- EXERCISE DESCRIPTION: The records sit below. Return every line in them that holds the word "Romana".

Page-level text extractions
━━━━━━━━

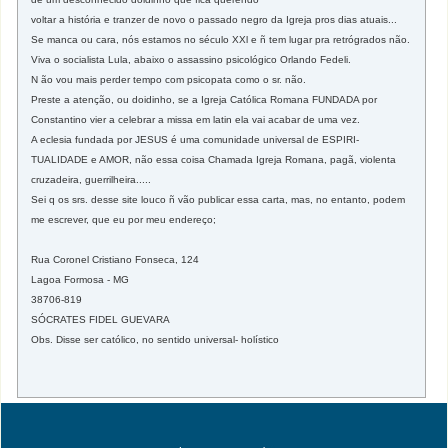
voltar a história e tranzer de novo o passado negro da Igreja pros dias atuais...
Se manca ou cara, nós estamos no século XXl e ñ tem lugar pra retrógrados não.
Viva o socialista Lula, abaixo o assassino psicológico Orlando Fedeli.
N ão vou mais perder tempo com psicopata como o sr. não.
Preste a atenção, ou doidinho, se a Igreja Católica Romana FUNDADA por
Constantino vier a celebrar a missa em latin ela vai acabar de uma vez.
A eclesia fundada por JESUS é uma comunidade universal de ESPIRI-
TUALIDADE e AMOR, não essa coisa Chamada Igreja Romana, pagã, violenta
cruzadeira, guerrilheira.....
Sei q os srs. desse site louco ñ vão publicar essa carta, mas, no entanto, podem
me escrever, que eu por meu endereço;
Rua Coronel Cristiano Fonseca, 124
Lagoa Formosa - MG
38706-819
SÓCRATES FIDEL GUEVARA
Obs. Disse ser católico, no sentido universal- holístico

━━━━━━━━

- ANSWER BELOW:
Preste a atenção, ou doidinho, se a Igreja Católica Romana FUNDADA por
TUALIDADE e AMOR, não essa coisa Chamada Igreja Romana, pagã, violenta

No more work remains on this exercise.